The Minister was obliged to respond after a petition from more than 500 residents was lodged with the State Parliament.
The petition called on the State Government to call on Central Coast Council to take possession of University land on behalf of the community.
The residents want the University of Newcastle to return to the community the land at 1A Jacques St, Ourimbah, which was home until recently of The Hangar.
Mr Hoenig said the future of the land was exclusively a matter for the university as the landholder and he noted it was in conversation with Central Coast Council.
He said as the Local Government Minister he did not have wide-ranging powers to intervene in the affairs of individual councils.
“The Act also does not provide me the power to direct a council to acquire or dispose of land holdings,” Mr Hoenig said in his response, made public on July 13.
“Councils are largely independent and self-governing bodies with discretions, rights and powers conferred by law,” he said.
Mr Hoenig said he had written to the administrator of Council, Rik Hart, advising him of the petition.
“As the tier closest to the community, councils are responsible for deciding how best to spend resources to best meet the current and future needs of their local community,” Mr Hoenig said.
Newcastle university demolished the Nissen Hut, called the Hangar, recently but public toilets are still there.
The community donated the land to the university in the 1990s.

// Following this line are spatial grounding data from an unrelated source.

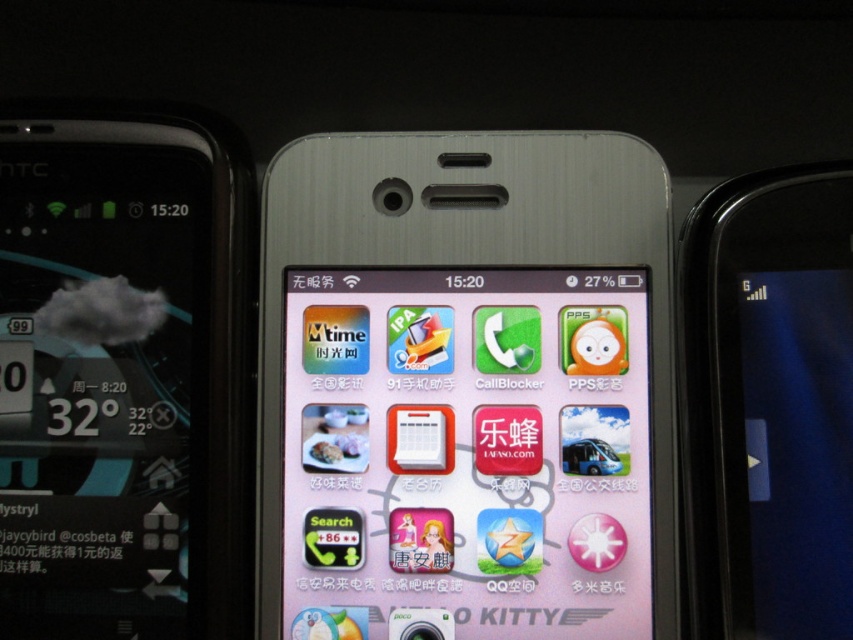 Is matte pink phone at center wider than black glossy smartphone at right?

Correct, the width of matte pink phone at center exceeds that of black glossy smartphone at right.

Is matte pink phone at center positioned behind black glossy smartphone at right?

Yes, matte pink phone at center is further from the viewer.

The image size is (853, 640). I want to click on matte pink phone at center, so click(466, 452).

This screenshot has width=853, height=640. Find the location of `matte pink phone at center`. matte pink phone at center is located at coordinates (466, 452).

Is point (354, 288) less distant than point (12, 568)?

No, it is not.

Which is below, matte pink phone at center or matte black smartphone at left?

matte pink phone at center

I want to click on matte pink phone at center, so click(466, 452).

Can you confirm if matte black smartphone at left is positioned above black glossy smartphone at right?

Indeed, matte black smartphone at left is positioned over black glossy smartphone at right.

Is point (192, 332) farther from camera compared to point (705, 246)?

Yes, it is behind point (705, 246).

At what (x,y) coordinates should I click in order to perform the action: click on matte black smartphone at left. Please return your answer as a coordinate pair (x, y). Looking at the image, I should click on (115, 378). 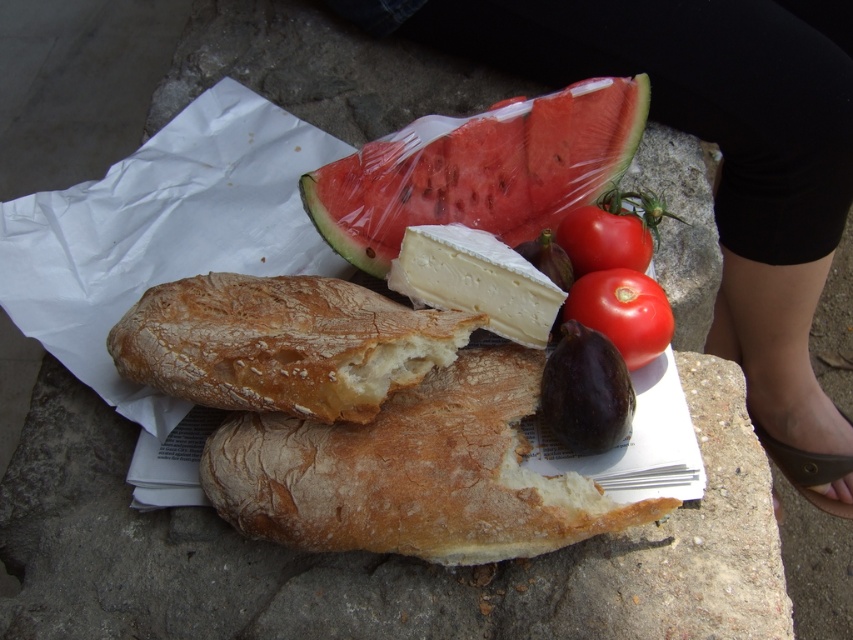 Question: Is brown crusty bread at center to the right of shiny red tomato at center from the viewer's perspective?

Choices:
 (A) yes
 (B) no

Answer: (B)

Question: Which object is farther from the camera taking this photo?

Choices:
 (A) purple matte eggplant at center
 (B) brown crusty bread at center
 (C) red translucent watermelon at upper center
 (D) red matte tomato at center

Answer: (C)

Question: Can you confirm if golden brown crusty bread at center is positioned above shiny red tomato at center?

Choices:
 (A) no
 (B) yes

Answer: (A)

Question: Is golden brown crusty bread at center smaller than brown crusty bread at center?

Choices:
 (A) no
 (B) yes

Answer: (A)

Question: Which of the following is the closest to the observer?

Choices:
 (A) (759, 262)
 (B) (347, 392)
 (C) (596, 256)
 (D) (553, 252)

Answer: (B)

Question: Which object appears farthest from the camera in this image?

Choices:
 (A) purple matte eggplant at center
 (B) black fabric leg at upper center
 (C) red matte tomato at center

Answer: (B)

But the university stopped using the Hangar years ago and recently decided it no longer needed the land and wanted to sell it.
It was intended to dismantle the Nissen Hut but earlier this year it was deemed unsalvageable and it was demolished.
Ourimbah Region Residents Association campaigned to save the Nissen Hut and now want the land returned to the community.
Earlier this year the association said it believed the university had a moral obligation to return the land to the community.